U.S. Sinai withdrawal fans tension

By Andrew Hammond

CAIRO (Reuters): The withdrawal of U.S. peacekeeping forces from the Sinai peninsula where Egypt borders Israel could further escalate tension in the Middle East, Egyptian analysts said on Friday.

The Pentagon said on Thursday it had told Israel and Egypt that the administration of President George W. Bush wanted to withdraw at least some U.S. military peacekeepers from the Sinai peninsula in its effort to cut non-combat missions worldwide.

U.S. Defense Secretary Donald Rumsfeld raised withdrawing the 860 U.S. troops serving in a 1,900-member multinational peacekeeping force during recent Washington meetings with President Hosni Mubarak and Israeli Prime Minister Ariel Sharon. There has been no official Egyptian reaction to the proposal.

The force has been stationed in the buffer zone between Egypt and Israel since 1982, after Egypt became the first Arab country to sign a peace treaty with the Jewish state. The treaty returned all of Sinai to Egypt after Israel occupied it in 1967.

"If the American soldiers are withdrawn it will be a critical situation and some extremists here or there (Egypt or Israel) can do something to push the situation to a very critical point," said Emad Gad, an analyst at the state-run al-Ahram Center for Political and Strategic Studies.

"There is no problem to withdraw them, but not in the current situation," he told Reuters.

At least 381 Palestinians, 71 Israelis and 13 Israeli Arabs have died since Palestinians began an uprising nearly seven months ago against Israeli occupation in the West Bank and the Gaza Strip, which borders Sinai.

Egypt withdrew its ambassador to Tel Aviv in November accusing Israel of using excessive force against Palestinians.

Four Egyptians have been injured by stray cross-border fire in Rafah since the uprising began. Egypt maintains strict security measures in Sinai, now a popular tourist destination for Israelis, Egyptians and other nationals.

"Why does the U.S. want to withdraw forces at a time when (Israeli Prime Minister Ariel) Sharon is threatening ... and when Israel has taken military measures against Lebanon?" said Talaat Rumeih, an official of the Islamist Labor Party, noting that the U.S. still maintained a huge military presence in the Gulf which many Arabs objected to.

Israel attacked a Syrian base in Lebanon on Monday, killing three Syrian soldiers, after Syrian-backed Hizbollah militia killed an Israeli soldier on the Lebanese-Israeli border.
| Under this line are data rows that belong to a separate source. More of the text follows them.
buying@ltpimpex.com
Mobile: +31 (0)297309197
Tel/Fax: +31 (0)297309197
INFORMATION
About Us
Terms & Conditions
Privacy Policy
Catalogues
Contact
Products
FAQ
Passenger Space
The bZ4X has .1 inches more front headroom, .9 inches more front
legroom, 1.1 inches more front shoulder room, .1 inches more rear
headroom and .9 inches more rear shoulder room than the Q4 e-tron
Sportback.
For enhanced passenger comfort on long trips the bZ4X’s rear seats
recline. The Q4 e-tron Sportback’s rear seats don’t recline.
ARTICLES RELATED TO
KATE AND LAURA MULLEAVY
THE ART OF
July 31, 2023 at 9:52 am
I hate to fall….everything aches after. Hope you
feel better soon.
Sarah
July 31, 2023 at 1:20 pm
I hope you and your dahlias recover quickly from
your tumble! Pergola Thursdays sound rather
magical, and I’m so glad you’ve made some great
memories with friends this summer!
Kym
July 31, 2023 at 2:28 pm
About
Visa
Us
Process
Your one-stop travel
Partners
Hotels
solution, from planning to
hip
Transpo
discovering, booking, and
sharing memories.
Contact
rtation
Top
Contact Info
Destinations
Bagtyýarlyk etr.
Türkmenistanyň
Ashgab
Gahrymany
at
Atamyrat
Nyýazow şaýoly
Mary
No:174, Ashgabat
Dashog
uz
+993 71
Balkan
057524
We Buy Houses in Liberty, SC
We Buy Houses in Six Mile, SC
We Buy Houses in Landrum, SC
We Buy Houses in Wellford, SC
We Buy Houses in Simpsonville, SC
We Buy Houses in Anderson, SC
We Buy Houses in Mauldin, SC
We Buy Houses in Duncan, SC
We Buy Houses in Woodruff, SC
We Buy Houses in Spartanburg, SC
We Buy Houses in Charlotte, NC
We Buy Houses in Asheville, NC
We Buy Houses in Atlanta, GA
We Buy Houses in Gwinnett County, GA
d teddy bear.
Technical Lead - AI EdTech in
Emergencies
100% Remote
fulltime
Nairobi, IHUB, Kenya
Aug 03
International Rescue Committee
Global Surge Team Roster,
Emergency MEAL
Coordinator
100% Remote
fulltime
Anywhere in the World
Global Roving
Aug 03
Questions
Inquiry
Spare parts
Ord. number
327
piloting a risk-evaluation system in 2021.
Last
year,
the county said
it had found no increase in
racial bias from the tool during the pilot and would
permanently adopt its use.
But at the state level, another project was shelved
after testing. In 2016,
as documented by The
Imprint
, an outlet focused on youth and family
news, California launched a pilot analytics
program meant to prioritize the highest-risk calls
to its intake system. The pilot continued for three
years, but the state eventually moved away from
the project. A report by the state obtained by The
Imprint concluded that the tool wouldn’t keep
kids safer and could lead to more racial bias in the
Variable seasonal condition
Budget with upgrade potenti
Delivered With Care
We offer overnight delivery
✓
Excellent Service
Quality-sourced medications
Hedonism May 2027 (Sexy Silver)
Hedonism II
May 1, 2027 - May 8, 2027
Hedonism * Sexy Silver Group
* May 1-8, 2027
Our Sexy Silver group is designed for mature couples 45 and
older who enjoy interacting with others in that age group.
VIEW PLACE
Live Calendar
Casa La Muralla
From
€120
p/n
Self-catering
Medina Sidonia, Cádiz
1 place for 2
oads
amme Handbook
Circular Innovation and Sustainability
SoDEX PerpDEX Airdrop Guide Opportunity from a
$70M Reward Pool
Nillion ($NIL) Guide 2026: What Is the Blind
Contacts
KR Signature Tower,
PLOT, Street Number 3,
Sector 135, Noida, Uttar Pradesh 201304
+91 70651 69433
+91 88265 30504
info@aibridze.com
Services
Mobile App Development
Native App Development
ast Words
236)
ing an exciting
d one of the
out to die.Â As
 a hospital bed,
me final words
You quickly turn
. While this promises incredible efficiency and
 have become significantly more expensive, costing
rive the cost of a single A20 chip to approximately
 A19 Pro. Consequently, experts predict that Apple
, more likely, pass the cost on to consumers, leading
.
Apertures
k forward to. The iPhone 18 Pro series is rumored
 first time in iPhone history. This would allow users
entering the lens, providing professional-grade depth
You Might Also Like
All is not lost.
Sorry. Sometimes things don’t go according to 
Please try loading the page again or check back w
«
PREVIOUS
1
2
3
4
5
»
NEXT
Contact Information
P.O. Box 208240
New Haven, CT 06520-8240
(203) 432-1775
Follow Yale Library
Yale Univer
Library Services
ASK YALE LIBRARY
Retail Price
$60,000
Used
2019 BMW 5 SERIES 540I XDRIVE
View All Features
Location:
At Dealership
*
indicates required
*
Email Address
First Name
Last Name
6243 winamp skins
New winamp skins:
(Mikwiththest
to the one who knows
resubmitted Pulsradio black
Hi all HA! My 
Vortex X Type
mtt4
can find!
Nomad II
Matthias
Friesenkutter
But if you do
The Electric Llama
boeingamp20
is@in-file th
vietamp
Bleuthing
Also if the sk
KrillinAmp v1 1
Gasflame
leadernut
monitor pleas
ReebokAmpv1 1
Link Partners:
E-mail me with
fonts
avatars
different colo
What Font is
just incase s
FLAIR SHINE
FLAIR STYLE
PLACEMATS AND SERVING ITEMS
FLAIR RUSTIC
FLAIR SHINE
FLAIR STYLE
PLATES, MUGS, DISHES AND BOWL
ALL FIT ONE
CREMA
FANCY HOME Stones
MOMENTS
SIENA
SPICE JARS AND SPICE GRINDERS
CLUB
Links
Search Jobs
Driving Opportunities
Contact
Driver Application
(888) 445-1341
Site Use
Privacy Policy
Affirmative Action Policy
Israel launched a fierce air, land and sea attack in Gaza on Monday after Palestinians fired mortar bombs into an Israeli town.

Adel Hammouda, editor of the independent Sawt al-Umma weekly, said the U.S. move brought to mind the withdrawal of international monitors from the Sinai area in 1967.

The decision, ordered by then Egyptian President Gamal Abdel Nasser, was part of a chain of events leading to the 1967 Arab- Israeli war.

Mubarak said in February that the 1967 war, in which Egypt lost Sinai, would not be repeated. He said earlier this week that Sharon was trying to "make trouble" with Egypt and neighboring countries.